Tuesday, October 23, 2012

Good ICS-CERT Guidance for You, Electric Utility Security Pro

Hat tip to Jeff M aka Mr. NISTIR. Surely you've seen reports in the press and, depending who you are, maybe through more official channels, that companies in every sector are under persistent cyber assault these days. The DHS and other US Federal agencies are working overtime (sometimes literally, sometimes figuratively) to keep up.

With our own sector in mind, DHS recently published ICS-CERT Technical Information Paper ICS-TIP-12-146-01A: Targeted Cyber Intrusion Detection and Mitigation Strategies. I think you'll find this material very helpful, no matter what level of technical depth you possess.

They take just ten pages and keep it manageable by not getting too ambitious or detailed:
The guidance is in the form of “what” should be done and “why” it is important. The “how” of implementation is the responsibility of each organization and is dependent on individual needs, network topology, and operational requirements.
Nice done. And then there's this, which future generations of security professionals and risk managers will likely find silly, but that many, even in 2012, still need to hear. But wait, let's go to a sports analogy first: imagine a defensive line in American football playing with blindfolds. Or how about one in military mode: how much would you pay a defense contractor for a missile defense system without sensors to detect incoming hostile missiles? 
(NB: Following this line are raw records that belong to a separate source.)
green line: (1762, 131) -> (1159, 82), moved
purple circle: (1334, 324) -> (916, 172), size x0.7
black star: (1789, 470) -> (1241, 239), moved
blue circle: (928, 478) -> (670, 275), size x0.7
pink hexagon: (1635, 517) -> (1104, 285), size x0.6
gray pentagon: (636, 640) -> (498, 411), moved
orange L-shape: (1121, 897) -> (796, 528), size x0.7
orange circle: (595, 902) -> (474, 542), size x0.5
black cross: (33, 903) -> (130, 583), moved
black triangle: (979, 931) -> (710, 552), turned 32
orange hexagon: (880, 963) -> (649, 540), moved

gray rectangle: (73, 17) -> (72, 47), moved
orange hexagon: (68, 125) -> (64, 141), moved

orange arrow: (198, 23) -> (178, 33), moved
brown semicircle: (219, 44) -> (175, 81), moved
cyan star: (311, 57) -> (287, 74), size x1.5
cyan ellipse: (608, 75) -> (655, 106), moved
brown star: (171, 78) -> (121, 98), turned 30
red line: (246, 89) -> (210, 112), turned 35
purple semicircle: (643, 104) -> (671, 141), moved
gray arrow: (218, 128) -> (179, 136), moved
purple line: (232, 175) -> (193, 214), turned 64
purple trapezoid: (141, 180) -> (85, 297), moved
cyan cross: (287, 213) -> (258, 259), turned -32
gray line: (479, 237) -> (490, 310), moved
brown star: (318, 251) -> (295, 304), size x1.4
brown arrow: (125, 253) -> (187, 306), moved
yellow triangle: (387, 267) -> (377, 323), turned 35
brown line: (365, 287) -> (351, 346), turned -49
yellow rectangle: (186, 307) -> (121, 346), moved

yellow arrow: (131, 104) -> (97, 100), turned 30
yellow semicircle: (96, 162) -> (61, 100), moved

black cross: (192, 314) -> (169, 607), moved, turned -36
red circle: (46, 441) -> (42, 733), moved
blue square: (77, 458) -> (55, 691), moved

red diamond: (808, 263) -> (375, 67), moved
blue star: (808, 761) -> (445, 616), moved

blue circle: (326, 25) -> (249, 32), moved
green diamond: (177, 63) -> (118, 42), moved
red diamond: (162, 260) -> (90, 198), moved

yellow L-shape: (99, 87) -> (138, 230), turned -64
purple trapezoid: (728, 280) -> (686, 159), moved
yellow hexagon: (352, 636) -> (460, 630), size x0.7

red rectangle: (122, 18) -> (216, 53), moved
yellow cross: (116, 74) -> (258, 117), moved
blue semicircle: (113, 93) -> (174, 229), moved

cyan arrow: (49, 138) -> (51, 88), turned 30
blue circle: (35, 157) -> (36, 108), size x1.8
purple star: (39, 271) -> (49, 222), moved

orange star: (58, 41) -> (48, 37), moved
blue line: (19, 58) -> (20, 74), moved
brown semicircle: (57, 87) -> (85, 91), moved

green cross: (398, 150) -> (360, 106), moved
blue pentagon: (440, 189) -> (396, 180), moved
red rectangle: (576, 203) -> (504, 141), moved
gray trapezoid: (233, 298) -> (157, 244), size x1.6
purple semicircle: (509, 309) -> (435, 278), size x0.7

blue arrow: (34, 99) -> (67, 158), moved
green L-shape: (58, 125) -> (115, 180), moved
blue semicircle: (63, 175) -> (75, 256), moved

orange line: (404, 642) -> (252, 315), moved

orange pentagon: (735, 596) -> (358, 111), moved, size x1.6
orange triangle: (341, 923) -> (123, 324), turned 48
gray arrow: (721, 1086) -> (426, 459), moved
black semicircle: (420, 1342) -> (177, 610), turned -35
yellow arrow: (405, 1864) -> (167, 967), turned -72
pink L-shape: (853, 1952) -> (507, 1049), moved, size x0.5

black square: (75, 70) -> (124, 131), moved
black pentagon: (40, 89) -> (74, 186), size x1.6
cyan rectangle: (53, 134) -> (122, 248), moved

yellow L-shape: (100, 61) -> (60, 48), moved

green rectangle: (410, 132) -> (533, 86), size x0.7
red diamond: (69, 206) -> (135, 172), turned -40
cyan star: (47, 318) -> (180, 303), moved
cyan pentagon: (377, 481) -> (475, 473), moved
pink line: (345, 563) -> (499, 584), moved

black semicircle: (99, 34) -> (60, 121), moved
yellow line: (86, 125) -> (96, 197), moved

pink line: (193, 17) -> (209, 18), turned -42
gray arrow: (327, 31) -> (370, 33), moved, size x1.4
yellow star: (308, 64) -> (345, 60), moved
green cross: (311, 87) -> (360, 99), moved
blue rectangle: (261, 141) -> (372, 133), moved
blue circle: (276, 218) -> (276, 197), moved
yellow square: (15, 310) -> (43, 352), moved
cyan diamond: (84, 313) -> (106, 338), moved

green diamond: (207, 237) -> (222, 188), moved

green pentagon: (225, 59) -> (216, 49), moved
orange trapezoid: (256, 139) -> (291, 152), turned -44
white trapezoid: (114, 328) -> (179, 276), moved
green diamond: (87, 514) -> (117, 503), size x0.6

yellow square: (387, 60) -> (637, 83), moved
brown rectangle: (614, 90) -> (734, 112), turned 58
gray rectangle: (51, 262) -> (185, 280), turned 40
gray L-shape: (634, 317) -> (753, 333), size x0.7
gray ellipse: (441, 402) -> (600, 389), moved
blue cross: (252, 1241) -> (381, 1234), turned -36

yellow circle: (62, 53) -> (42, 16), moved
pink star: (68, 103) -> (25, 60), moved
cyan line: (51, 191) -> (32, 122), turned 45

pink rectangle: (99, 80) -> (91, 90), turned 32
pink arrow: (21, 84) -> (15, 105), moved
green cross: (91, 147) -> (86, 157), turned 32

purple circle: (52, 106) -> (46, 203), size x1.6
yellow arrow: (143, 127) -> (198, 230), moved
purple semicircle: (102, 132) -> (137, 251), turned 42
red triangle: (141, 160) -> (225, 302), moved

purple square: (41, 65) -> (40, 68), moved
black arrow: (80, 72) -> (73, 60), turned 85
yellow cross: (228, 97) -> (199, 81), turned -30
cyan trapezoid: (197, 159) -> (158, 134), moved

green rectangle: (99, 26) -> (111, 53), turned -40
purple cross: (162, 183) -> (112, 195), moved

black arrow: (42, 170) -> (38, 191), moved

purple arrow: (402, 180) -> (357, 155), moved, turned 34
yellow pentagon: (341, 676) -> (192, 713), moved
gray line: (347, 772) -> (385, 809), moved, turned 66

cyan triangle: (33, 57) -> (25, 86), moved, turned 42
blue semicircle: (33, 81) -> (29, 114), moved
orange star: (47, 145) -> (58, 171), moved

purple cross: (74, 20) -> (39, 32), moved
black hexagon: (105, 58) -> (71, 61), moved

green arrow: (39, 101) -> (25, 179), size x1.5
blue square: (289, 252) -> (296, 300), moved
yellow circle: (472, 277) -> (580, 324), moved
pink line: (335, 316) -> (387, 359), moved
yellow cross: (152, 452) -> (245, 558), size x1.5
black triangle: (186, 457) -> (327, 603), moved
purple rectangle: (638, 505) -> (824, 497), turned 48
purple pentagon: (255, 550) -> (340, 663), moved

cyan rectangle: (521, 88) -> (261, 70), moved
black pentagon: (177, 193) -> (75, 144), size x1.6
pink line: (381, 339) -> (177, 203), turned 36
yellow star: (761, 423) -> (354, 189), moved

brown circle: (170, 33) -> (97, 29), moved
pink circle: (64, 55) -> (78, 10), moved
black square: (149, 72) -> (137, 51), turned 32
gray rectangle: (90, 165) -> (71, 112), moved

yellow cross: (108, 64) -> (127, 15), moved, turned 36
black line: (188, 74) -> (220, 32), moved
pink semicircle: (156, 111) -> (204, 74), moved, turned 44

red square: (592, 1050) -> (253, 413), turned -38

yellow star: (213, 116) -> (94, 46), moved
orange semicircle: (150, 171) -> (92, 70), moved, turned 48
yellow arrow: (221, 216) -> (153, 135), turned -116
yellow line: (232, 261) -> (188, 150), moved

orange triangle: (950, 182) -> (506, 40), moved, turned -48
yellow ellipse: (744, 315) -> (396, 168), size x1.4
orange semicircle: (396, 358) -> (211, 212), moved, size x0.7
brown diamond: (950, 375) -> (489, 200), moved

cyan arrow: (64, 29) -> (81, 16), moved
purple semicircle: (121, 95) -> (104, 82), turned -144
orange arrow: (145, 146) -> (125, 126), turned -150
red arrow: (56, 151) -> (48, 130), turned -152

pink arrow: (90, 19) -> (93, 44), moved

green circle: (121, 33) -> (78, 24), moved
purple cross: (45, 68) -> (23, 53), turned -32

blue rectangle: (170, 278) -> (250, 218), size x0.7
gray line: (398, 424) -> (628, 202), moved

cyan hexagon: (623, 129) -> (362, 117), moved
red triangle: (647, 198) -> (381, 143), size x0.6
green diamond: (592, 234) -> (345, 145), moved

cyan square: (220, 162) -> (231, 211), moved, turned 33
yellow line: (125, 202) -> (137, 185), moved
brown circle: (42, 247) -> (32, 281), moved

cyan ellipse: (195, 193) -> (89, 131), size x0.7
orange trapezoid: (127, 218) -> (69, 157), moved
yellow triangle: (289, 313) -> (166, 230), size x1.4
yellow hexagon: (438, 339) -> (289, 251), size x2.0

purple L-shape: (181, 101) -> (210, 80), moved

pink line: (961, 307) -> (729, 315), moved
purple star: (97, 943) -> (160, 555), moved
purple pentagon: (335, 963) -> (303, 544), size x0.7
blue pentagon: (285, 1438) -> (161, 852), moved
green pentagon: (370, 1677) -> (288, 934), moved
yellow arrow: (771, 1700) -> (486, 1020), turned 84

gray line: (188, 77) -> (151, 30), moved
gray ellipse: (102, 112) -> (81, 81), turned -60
OK enough delay; here's the passage I've been trying to get to:
The need for intrusion detection capabilities cannot be overstated. The ability to detect and identify the source and analyze the extent of a compromise is crucial to rapid incident response, minimizing loss, mitigating exploited weaknesses, and restoring services. Early detection of an incident can limit or even prevent possible damage to control systems and reduces the level of effort required to contain, eradicate, and restore affected systems
There's plenty of good guidance that applies equally well to IT and OT systems, and some that's for OT only. Recommend you give the full piece a read; I think you'll like what you see.